Task requirements ▸ Search through the entries for the word "Neubaulokomotiven" and copy every line that has it.
——————
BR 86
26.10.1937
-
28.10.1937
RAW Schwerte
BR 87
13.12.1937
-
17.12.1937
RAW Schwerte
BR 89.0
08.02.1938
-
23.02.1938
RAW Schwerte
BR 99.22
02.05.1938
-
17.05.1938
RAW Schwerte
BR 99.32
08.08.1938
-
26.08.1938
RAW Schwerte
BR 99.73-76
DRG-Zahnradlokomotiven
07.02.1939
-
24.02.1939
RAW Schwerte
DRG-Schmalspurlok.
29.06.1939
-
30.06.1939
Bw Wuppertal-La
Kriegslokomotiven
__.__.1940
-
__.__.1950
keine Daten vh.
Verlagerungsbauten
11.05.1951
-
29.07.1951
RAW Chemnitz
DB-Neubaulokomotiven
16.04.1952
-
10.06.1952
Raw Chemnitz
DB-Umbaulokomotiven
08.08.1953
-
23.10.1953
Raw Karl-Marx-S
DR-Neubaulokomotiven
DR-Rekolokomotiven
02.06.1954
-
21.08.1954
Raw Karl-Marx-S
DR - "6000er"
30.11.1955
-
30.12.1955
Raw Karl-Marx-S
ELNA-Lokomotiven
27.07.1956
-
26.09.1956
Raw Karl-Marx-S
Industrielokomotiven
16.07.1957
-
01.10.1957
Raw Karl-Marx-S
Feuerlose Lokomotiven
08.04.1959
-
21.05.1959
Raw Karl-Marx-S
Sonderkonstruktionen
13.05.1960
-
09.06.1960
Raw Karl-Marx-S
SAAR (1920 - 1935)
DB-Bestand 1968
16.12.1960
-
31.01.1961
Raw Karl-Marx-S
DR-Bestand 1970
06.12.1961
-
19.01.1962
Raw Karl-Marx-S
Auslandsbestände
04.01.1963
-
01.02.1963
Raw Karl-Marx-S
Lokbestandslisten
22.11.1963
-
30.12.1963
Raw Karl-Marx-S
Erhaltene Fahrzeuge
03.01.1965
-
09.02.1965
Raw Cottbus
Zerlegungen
——————
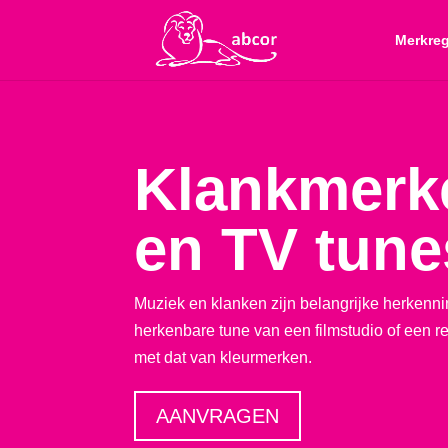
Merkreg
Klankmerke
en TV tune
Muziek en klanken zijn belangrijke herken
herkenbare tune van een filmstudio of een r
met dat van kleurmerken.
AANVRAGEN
——————
Result ▸
DB-Neubaulokomotiven
DR-Neubaulokomotiven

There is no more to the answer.